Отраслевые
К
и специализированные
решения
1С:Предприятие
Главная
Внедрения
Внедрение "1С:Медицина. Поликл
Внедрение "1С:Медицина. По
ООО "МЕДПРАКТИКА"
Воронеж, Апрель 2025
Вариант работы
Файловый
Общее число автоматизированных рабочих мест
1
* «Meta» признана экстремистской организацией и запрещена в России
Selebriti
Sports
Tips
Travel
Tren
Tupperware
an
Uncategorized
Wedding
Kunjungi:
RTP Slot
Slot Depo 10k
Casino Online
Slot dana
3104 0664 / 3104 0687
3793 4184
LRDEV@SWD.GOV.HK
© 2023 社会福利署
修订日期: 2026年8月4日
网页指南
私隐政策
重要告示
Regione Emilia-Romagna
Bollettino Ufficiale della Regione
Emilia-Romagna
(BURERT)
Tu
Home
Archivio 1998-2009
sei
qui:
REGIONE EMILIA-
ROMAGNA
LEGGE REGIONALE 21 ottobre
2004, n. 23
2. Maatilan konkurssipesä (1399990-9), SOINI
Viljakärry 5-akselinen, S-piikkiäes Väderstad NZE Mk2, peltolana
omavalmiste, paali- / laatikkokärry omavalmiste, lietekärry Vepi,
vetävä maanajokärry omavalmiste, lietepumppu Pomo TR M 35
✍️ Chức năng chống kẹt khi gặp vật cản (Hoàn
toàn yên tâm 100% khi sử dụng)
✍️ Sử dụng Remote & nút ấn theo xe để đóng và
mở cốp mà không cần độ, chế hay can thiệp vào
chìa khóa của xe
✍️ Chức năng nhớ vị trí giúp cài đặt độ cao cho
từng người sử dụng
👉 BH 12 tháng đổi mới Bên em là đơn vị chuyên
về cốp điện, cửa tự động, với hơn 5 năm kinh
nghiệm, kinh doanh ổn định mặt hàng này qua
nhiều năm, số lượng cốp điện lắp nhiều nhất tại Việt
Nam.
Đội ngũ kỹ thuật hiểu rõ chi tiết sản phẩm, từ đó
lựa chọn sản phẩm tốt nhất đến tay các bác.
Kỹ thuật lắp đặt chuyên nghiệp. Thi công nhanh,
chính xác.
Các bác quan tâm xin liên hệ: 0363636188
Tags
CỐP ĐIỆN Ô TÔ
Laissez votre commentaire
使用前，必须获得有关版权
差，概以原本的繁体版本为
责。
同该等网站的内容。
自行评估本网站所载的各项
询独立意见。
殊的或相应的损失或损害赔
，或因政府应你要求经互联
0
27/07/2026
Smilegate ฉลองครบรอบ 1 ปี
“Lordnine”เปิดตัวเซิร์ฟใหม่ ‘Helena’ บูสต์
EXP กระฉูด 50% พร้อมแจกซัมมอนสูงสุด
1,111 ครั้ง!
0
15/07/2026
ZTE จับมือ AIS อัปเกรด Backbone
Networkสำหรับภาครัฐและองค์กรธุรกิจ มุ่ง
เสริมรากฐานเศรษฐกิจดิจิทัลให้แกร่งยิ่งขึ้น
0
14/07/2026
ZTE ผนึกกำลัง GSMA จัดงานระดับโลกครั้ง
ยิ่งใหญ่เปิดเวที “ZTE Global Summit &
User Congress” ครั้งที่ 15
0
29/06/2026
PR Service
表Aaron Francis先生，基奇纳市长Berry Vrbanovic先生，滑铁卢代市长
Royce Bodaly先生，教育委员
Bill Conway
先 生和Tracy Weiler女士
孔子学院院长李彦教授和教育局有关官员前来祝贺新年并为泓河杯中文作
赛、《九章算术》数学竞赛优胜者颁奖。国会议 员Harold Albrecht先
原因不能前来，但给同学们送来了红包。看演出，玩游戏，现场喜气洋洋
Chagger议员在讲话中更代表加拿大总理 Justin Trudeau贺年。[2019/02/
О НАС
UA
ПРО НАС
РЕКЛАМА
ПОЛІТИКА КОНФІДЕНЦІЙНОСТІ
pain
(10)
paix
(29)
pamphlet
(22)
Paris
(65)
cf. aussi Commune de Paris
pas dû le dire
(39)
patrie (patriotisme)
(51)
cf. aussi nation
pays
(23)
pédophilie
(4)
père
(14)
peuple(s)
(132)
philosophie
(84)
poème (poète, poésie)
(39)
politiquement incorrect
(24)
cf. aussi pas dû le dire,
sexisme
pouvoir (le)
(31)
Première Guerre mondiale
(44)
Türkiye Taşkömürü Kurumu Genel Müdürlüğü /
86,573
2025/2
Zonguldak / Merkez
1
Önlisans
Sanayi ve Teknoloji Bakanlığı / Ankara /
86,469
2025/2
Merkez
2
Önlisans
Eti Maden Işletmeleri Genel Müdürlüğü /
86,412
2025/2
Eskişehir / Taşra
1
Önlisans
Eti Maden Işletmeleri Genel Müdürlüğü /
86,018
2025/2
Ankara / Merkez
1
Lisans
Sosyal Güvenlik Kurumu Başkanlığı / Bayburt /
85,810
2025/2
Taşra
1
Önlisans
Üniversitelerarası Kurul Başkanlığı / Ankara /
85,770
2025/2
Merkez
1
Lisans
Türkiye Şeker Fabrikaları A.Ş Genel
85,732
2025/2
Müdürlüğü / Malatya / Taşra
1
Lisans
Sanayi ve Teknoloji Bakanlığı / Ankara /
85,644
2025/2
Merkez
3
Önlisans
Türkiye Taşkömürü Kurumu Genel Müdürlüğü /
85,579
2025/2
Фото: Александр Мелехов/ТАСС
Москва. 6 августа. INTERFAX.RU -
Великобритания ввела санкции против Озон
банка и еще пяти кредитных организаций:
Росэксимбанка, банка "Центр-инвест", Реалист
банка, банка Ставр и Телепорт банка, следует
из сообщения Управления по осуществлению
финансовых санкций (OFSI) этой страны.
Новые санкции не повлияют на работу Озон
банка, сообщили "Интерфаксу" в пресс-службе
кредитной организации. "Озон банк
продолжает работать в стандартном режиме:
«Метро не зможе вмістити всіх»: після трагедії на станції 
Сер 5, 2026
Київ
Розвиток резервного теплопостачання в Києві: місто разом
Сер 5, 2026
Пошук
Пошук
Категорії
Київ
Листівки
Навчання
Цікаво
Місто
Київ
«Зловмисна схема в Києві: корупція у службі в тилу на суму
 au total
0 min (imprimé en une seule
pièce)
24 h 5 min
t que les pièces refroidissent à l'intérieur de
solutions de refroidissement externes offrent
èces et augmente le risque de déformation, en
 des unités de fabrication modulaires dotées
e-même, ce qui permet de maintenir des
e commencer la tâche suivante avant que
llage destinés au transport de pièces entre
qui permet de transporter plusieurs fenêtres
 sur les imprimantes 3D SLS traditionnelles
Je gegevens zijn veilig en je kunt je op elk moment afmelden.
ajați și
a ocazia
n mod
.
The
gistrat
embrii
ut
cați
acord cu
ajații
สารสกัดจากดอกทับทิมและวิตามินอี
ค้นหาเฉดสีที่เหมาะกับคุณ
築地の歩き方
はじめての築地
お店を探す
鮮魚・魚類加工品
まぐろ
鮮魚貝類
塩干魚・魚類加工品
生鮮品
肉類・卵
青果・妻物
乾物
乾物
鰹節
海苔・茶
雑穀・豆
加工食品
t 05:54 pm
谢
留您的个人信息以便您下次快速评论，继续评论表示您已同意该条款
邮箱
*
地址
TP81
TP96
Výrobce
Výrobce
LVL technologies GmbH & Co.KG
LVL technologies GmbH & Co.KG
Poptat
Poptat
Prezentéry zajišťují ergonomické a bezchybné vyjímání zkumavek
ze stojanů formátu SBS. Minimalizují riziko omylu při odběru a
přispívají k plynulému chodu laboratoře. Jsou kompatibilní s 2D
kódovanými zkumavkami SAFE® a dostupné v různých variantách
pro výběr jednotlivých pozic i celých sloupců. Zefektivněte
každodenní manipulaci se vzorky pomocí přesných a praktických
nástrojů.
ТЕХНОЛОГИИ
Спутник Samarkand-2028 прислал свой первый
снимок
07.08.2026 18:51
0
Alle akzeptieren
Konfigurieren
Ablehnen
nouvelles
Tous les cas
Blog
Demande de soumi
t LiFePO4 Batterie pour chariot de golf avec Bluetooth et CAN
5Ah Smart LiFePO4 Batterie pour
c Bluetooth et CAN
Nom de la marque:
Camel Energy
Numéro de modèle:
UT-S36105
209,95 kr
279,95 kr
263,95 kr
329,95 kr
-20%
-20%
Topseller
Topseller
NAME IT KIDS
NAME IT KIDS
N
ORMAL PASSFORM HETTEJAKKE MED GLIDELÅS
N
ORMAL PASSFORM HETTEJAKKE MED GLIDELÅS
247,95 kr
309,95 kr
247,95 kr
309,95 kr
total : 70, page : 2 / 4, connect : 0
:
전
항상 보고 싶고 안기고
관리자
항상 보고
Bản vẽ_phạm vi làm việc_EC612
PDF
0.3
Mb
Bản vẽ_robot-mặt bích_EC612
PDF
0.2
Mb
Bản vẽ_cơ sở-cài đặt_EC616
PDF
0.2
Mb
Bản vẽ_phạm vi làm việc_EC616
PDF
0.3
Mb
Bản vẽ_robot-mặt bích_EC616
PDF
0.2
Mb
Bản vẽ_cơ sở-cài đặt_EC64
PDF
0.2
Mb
════════════════════
_Work required_: Your answer should be the lines above from the one containing "3104 0664 / 3104 0687" through the one containing "Viljakärry 5-akselinen, S-piikkiäes", copied exactly and with both ends kept.

_Output for this task_:
3104 0664 / 3104 0687
3793 4184
LRDEV@SWD.GOV.HK
© 2023 社会福利署
修订日期: 2026年8月4日
网页指南
私隐政策
重要告示
Regione Emilia-Romagna
Bollettino Ufficiale della Regione
Emilia-Romagna
(BURERT)
Tu
Home
Archivio 1998-2009
sei
qui:
REGIONE EMILIA-
ROMAGNA
LEGGE REGIONALE 21 ottobre
2004, n. 23
2. Maatilan konkurssipesä (1399990-9), SOINI
Viljakärry 5-akselinen, S-piikkiäes Väderstad NZE Mk2, peltolana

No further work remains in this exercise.